Se um Ministro do STF reconhece a inoperância do direito penal na sua posição de cidadão que experimenta e enxerga nitidamente a realidade nacional, da mesma forma, as pessoas que constituem a opinião pública ou publicada, o empresário responsável, o empregado, o desempregado, o mendigo, ou qualquer outro indivíduo com o seu juízo perfeito em lucidez, sabe intuitivamente que algo está errado especificamente com esse direito.
Mais objetivamente, as pessoas de bem não compreendem o porquê de uma organização criminosa infiltrada no comando dos órgãos do Estado ainda permanecer juridicamente intocável, como se nada estivesse acontecendo, ou nada tivesse sido revelado da delinquência sistêmica. E, pior: esses cidadãos são ainda obrigados a suportar a própria indignação, provocada pelos escancarados “malfeitos” executados à luz do dia por políticos de “cara lavada”, mentirosos, debochados e “presumidamente inocentes”, sem que haja, em contrapartida, qualquer resposta efetiva e imediata do Direito, e tampouco críticas contundentes de juristas! Aliás, como corretamente disse Joaquim Barbosa, boa parcela desses estudiosos são – ao menos inconscientemente – pró-impunidade, pois se aferram a teses doutrinárias utópicas, menosprezam a nossa realidade e interpretam a Constituição de forma distorcida. Infelizmente, o ex-Ministro ficou juridicamente abandonado.
É um silêncio doutrinário eloquente, mas, paradoxalmente, ensurdecedor, capaz de estourar os tímpanos dos brasileiros que não conseguem se abstrair da bandalheira em vigor e maciçamente difundida nos meios de comunicação e nas mídias sociais!

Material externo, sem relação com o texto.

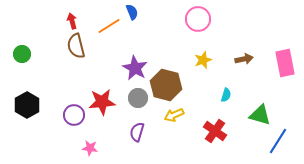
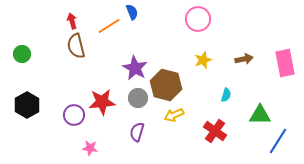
green triangle: rotated 15 degrees counterclockwise
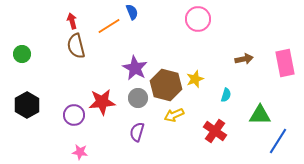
yellow star: moved 8 px left, 19 px down
pink star: moved 10 px left, 4 px down
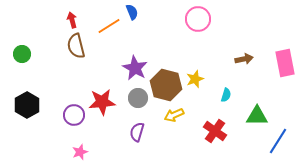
red arrow: moved 1 px up
green triangle: moved 3 px left, 1 px down
pink star: rotated 28 degrees counterclockwise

Fazendo um exercício de autoquestionamento mental, cheguei a uma conclusão. Considerando-me no grupo dos inconformados com a rapinagem política impune a la brasileira, vislumbrei pelo menos duas causas para que o sentimento de indignação ecloda.

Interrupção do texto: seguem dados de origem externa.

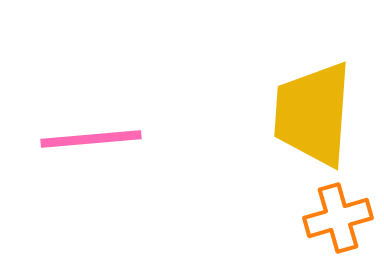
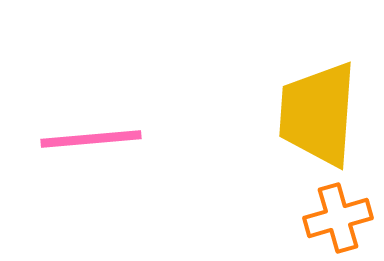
yellow trapezoid: moved 5 px right
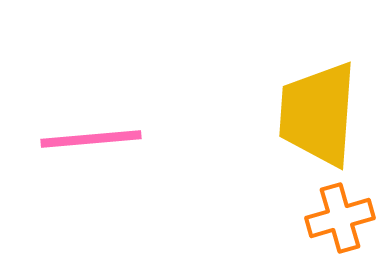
orange cross: moved 2 px right
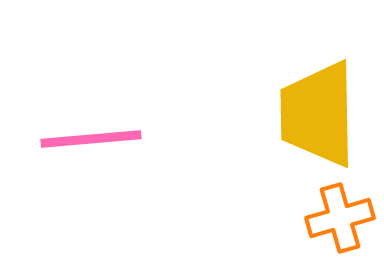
yellow trapezoid: rotated 5 degrees counterclockwise
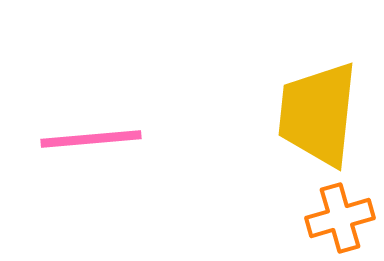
yellow trapezoid: rotated 7 degrees clockwise
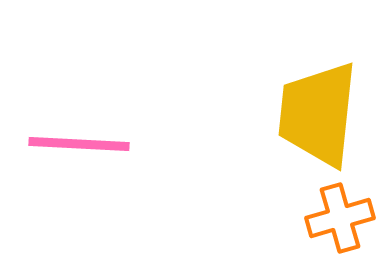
pink line: moved 12 px left, 5 px down; rotated 8 degrees clockwise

A primeira causa: somos obrigados a engolir um sapo gigantesco e que poderia facilmente ingressar no Guiness Book, se não fosse um anfíbio metafórico. É um sapão ancião; tem décadas de vida cultural e amoral; agia sorrateiramente, e até então quietinho, no submundo do mecanismo de exploração do poder, engordando cada vez mais, em troca da fome do seu tutelado girino, conhecido como povo.
O sapão ancião traduz-se na organização política criminosa que se apropriou há anos do Estado, enriquece às custas dele, e faz a população refém de sua falência (olha o RJ aí!), devido a seus desmandos. Os políticos caras-de-pau que impunemente a integram, com desfaçatez incomparável, não só negam publicamente as falcatruas pelas quais são denunciados ou condenados, apresentando alegações esfarrapadas e atentatórias contra a nossa inteligência.
Pior do que a covardia de não assumirem a autoria inegável e sua responsabilidade, eles ainda tentam usar do poder que possuem em função do cargo eletivo, para autoblindarem-se velada ou abertamente. Vale tudo na república de compadrios: produção de autoanistias legais, isentando-se de punição pelos crimes cometidos; ameaçar juízes e procuradores com aprovação de nova lei de abuso de autoridade, com tipos penais abertos a qualquer interpretação que favoreça o poder intimidatório da classe política; revogação da possibilidade de se fechar acordos de delação premiada, caso o investigado esteja preso; criação oportunista de Ministério, para assegurar prerrogativa de foro ao bandido político da vez; substituição de Ministro da Justiça, com propósito de tolher o trabalho da Polícia Federal, dentre outras inimagináveis possibilidades.
Contra esse primeiro sapão ancião que nos é enfiado goela abaixo, o único modo de não nos sujeitarmos a essa tortura é matando-o antecipadamente. No regime democrático-anárquico brasileiro, somente com muita pressão popular ele será dizimado. E, daí, a nossa pseudorrepública, república nominal ou internacionalmente conhecida república das bananas, poderá elevar-se ao status de República de fato.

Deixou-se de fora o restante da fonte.